• If you’re trying to learn a new language but you’re finding it a slow process, scientists from Germany may have found a way to help speed things up.
  • According to their research, it’s possible for your brain to establish links between words in two languages while you’re asleep.
  • That means sophisticated learning is possible while you’re snoozing – which could aid you when learning a new language.

While we can’t exactly work or cook at the same time as snoozing, our brains are still very much active while we’re asleep.

Our brains are constantly processing information, even during deep sleep – and new research suggests that it may actually be possible to learn new information while we sleep, according to new findings from German researchers published in Current Biology.

Previously learnt information can be remembered during deep sleep, so the scientists’ predicted that it might be possible to absorb newinformation too.

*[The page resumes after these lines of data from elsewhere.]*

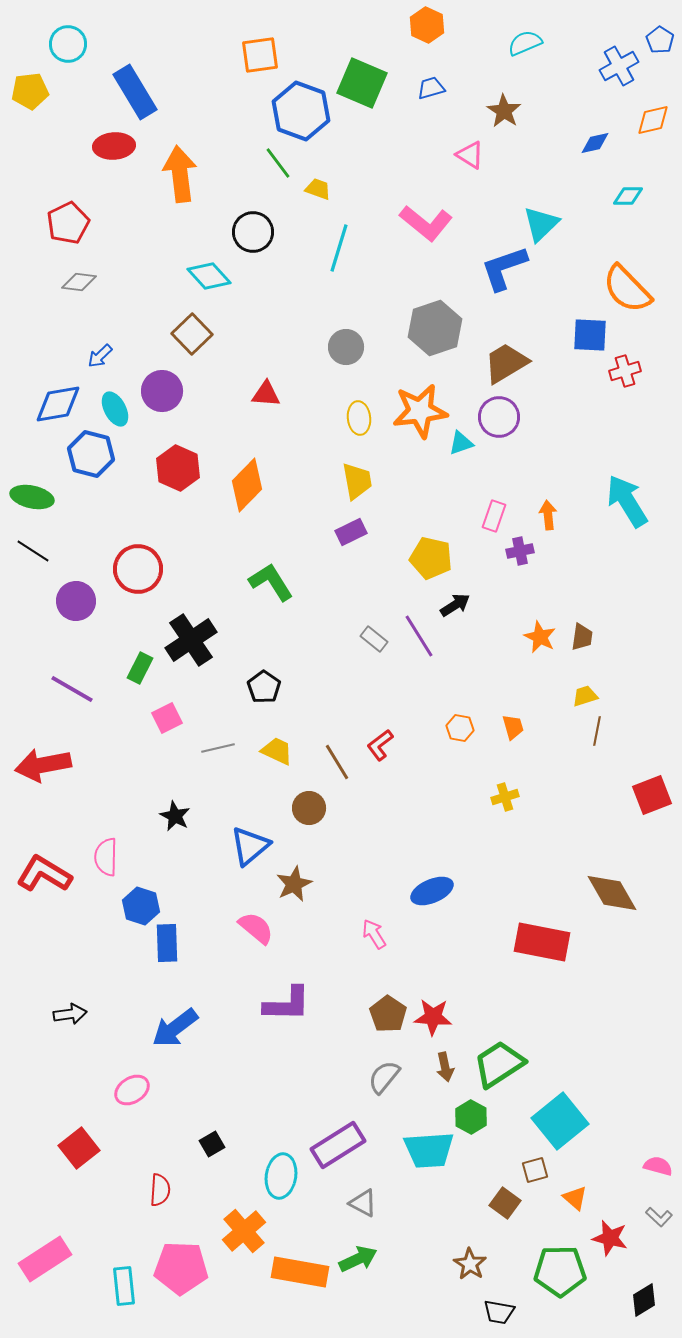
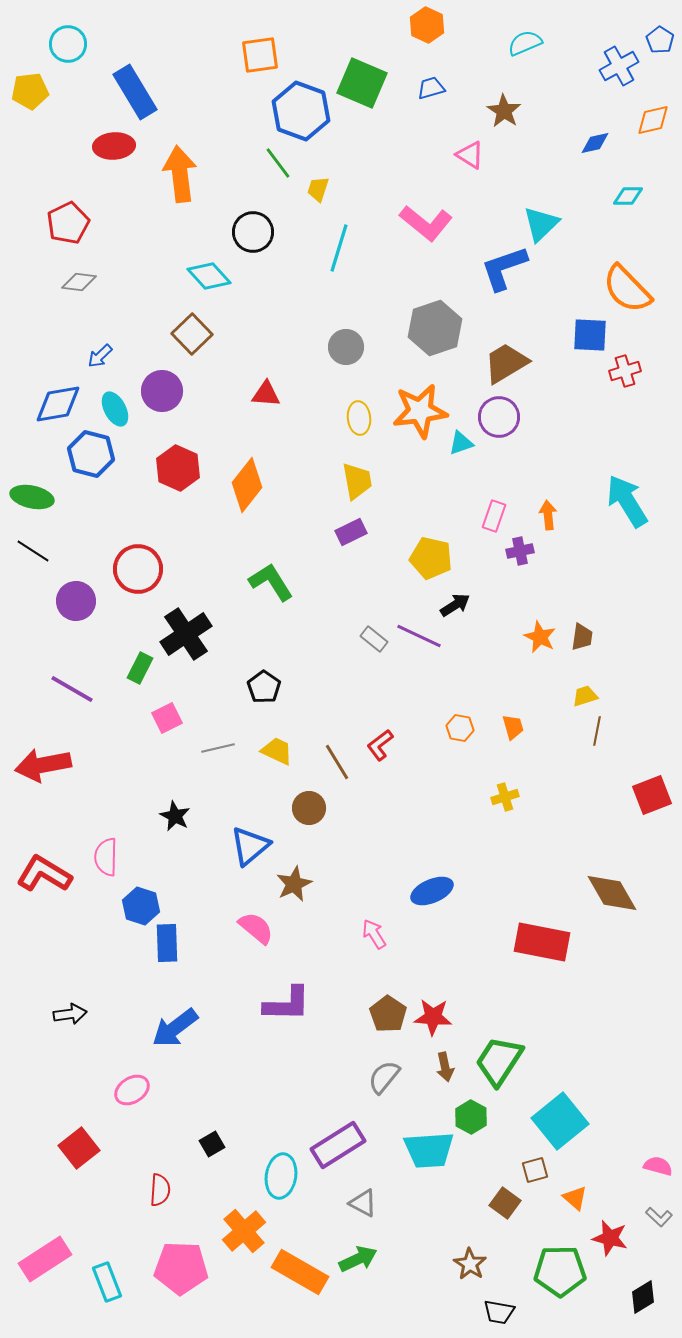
yellow trapezoid at (318, 189): rotated 92 degrees counterclockwise
orange diamond at (247, 485): rotated 6 degrees counterclockwise
purple line at (419, 636): rotated 33 degrees counterclockwise
black cross at (191, 640): moved 5 px left, 6 px up
green trapezoid at (499, 1064): moved 3 px up; rotated 24 degrees counterclockwise
orange rectangle at (300, 1272): rotated 20 degrees clockwise
cyan rectangle at (124, 1286): moved 17 px left, 4 px up; rotated 15 degrees counterclockwise
black diamond at (644, 1300): moved 1 px left, 3 px up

Led by Katharina Henke, Marc Züst, and Simon Ruch from the Bern Institute of Psychology, a team of scientists tested whether it was possible to learn a new language while sleeping.

It’s difficult to define states of consciousness such as ‘asleep’ and ‘awake’

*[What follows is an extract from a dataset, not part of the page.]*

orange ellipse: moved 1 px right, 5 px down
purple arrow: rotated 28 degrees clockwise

Though we use the terms “awake” and “asleep” a lot to define our state of consciousness, our brains aren’t quite that straightforward.

Our brains alternate between two phases approximately every half second — active phases or “up-states” and passive phases, also known as “down-states”.

In the experiment, participants were given headphones to listen to while asleep.

Words from an artificial language played while they slept, as well as the German translations for these words — when the second word of a pair was repeatedly played in an “up-state”, meaning associations were formed unconsciously in the brain.

Recordings playing through the participants’ headphones suggested that “Tofer” meant “key” and “Guga” meant “elephant”. On waking up, the subjects were able to determine whether “Tofer” or “Guga” denoted larger or smaller objects.

Read more: Babies learn most of their vocabulary from their fathers, according to this study

“It was particularly interesting that language areas and the hippocampus — which normally regulate language-learning while we’re awake — were also activated when learning the vocabulary learnt in deep sleep,” said co-author of the study, Marc Züs, in an Informationsdienst Wissenschaft press release.

“It seems these structures regulate memory formation independent of whatever state of consciousness we’re in — whether unconsciously in sleep, or consciously while we’re awake.”

So it seems sleep is not a state where we’re shielded from the outside world, as was widely accepted in the field of sleep research — that means sophisticated learning is possible while you’re snoozing.